The main geological features of the Himalayan orogen are described in the region between the Khimti Khola and the Dudh Khosi valleys (eastern-central Nepal). The study on the basis of geological mapping, structural and petrographic analysis still in progress. In the investigated area, the Greater Himalayan Sequence (GHS) may be divided in two different domains basing on lithological, structural and metamorphic criteria. The lower domain (GHS-L) mainly consists of a metasedimentary sequence recording an increase in metamorphic grade upward, passing
from the staurolite zone to the sillimanite zone and, locally, to anatexis. The upper domain (GHS-U, corresponding to the Higher Himalayan Crystallines of much literature) is characterized by high-grade metamorphic rocks, often anatectic, recording a progressive decrease in peak-pressure structurally upward.
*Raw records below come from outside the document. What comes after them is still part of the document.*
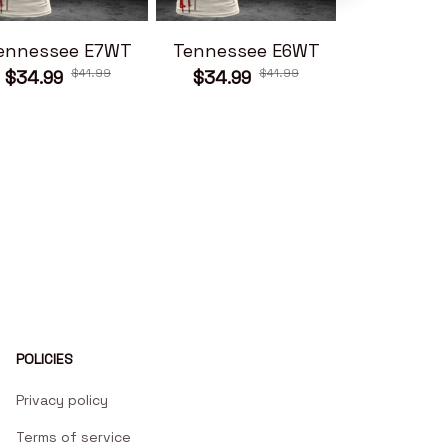
ennessee E7WT
Tennessee E6WT
Tennesse
$41.99
$41.99
$34.99
$34.99
$34.99
POLICIES
Privacy policy
Terms of service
The tectonic juxtaposition of the highgrade, anatectic rocks of the GHS-U over the low-grade metasedimentary rocks of the Lesser Himalaya Sequence is accommodated by the Main Central Thrust Zone, roughly centred on the GHS-L. This major boundary
zone identifies a several km-thick shear zone characterized by a top-tosouth ductile shearing, responsible for the pervasive development of mylonitic foliations, mylonites, mesoscopic shear zones and for the tectonic juxtaposition of slices of different lithologies (e.g. phyllonite, augen-gneiss, two-micas paragneiss and micaschist, slate, quartzite, marble and Ca-silicate granofels).